Stored data entries:
┌──

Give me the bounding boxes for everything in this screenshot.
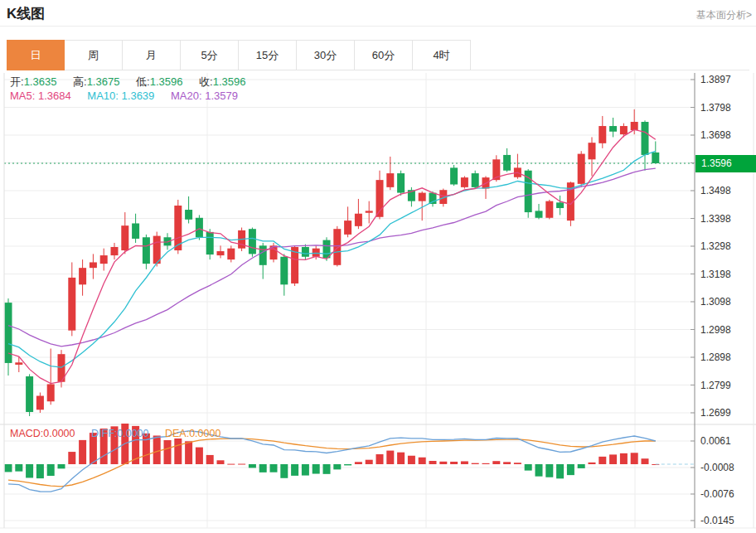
macd-bar (578, 464, 585, 468)
candle-down (652, 153, 659, 163)
macd-bar (355, 462, 362, 464)
macd-bar (26, 464, 33, 477)
macd-bar (90, 433, 97, 464)
y-axis-label: 1.3798 (700, 102, 731, 114)
candle-down (472, 173, 479, 187)
macd-bar (58, 464, 65, 468)
candle-up (68, 278, 75, 331)
tab-5min[interactable]: 5分 (181, 40, 239, 70)
candle-down (132, 223, 139, 238)
macd-bar (206, 455, 214, 464)
candle-down (206, 232, 214, 254)
macd-bar (100, 429, 108, 464)
macd-bar (47, 464, 55, 476)
macd-bar (631, 453, 638, 464)
macd-bar (164, 440, 172, 464)
macd-bar (196, 448, 203, 464)
candle-down (503, 155, 511, 171)
header-divider (0, 26, 756, 27)
tab-15min[interactable]: 15分 (239, 40, 297, 70)
kline-chart-svg[interactable]: 1.38971.37981.36981.34981.33981.32981.31… (0, 73, 756, 533)
candle-up (47, 384, 55, 401)
candle-up (589, 143, 596, 159)
candle-down (609, 126, 617, 132)
y-axis-label: 1.3098 (700, 296, 731, 308)
candle-up (620, 126, 628, 134)
macd-bar (492, 461, 500, 464)
macd-bar (227, 464, 235, 465)
tab-60min[interactable]: 60分 (355, 40, 413, 70)
candle-down (302, 247, 309, 257)
candle-up (100, 255, 108, 264)
candle-down (259, 245, 267, 264)
macd-bar (68, 452, 75, 464)
candle-down (249, 229, 256, 254)
macd-bar (589, 463, 596, 464)
tab-day[interactable]: 日 (7, 40, 65, 70)
macd-bar (450, 462, 458, 464)
macd-bar (556, 464, 564, 478)
candle-down (143, 237, 150, 264)
period-tab-bar: 日 周 月 5分 15分 30分 60分 4时 (7, 40, 749, 70)
macd-bar (174, 439, 182, 464)
macd-bar (249, 464, 256, 468)
macd-bar (472, 463, 479, 464)
candle-down (26, 376, 33, 412)
candle-down (196, 218, 203, 237)
macd-bar (238, 464, 245, 465)
y-axis-label: 1.2799 (700, 380, 731, 391)
macd-bar (397, 453, 405, 464)
macd-bar (514, 463, 521, 464)
candle-down (185, 210, 192, 220)
chart-area: 1.38971.37981.36981.34981.33981.32981.31… (0, 73, 756, 533)
macd-bar (503, 462, 511, 464)
macd-bar (111, 426, 119, 464)
tab-30min[interactable]: 30分 (297, 40, 355, 70)
candle-down (536, 211, 543, 217)
macd-bar (143, 434, 150, 464)
candle-down (556, 202, 564, 208)
page-title: K线图 (7, 4, 45, 23)
y-axis-label: 1.3398 (700, 213, 731, 225)
macd-bar (280, 464, 288, 478)
macd-bar (313, 464, 320, 474)
candle-up (79, 268, 86, 284)
macd-bar (429, 461, 437, 464)
y-axis-label: 1.2699 (700, 407, 731, 419)
candle-up (36, 396, 44, 410)
tab-month[interactable]: 月 (123, 40, 181, 70)
macd-bar (291, 464, 298, 476)
candle-up (598, 126, 606, 143)
candle-up (227, 249, 235, 259)
candle-up (313, 249, 320, 257)
macd-bar (408, 456, 415, 464)
candle-up (90, 262, 97, 268)
candle-up (419, 193, 426, 201)
macd-bar (366, 460, 373, 464)
candle-down (280, 257, 288, 285)
candle-up (545, 201, 553, 218)
y-axis-label: 1.3698 (700, 129, 731, 141)
y-axis-label: 1.3897 (700, 74, 731, 85)
candle-down (642, 122, 649, 155)
fundamental-analysis-link[interactable]: 基本面分析> (696, 8, 752, 22)
macd-bar (419, 458, 426, 464)
macd-bar (259, 464, 267, 472)
candle-up (344, 220, 351, 235)
macd-bar (333, 464, 341, 469)
macd-bar (598, 457, 606, 464)
y-axis-label: 1.3198 (700, 269, 731, 280)
macd-axis-label: 0.0061 (700, 435, 731, 447)
candle-up (15, 362, 22, 365)
tab-week[interactable]: 周 (65, 40, 123, 70)
candle-down (397, 173, 405, 192)
candle-up (121, 225, 128, 250)
macd-bar (642, 458, 649, 464)
macd-bar (5, 464, 12, 472)
macd-bar (376, 454, 384, 464)
candle-up (461, 177, 468, 187)
kline-app: K线图 基本面分析> 日 周 月 5分 15分 30分 60分 4时 1.389… (0, 0, 756, 533)
candle-up (217, 251, 225, 255)
tab-4hour[interactable]: 4时 (413, 40, 471, 70)
macd-bar (620, 453, 628, 464)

└──

Work to be completed — In the records above, find every line with the word "chart" and copy it.

Result —
kline-chart-svg[interactable]: 1.38971.37981.36981.34981.33981.32981.31… (0, 73, 756, 533)
chart-area: 1.38971.37981.36981.34981.33981.32981.31… (0, 73, 756, 533)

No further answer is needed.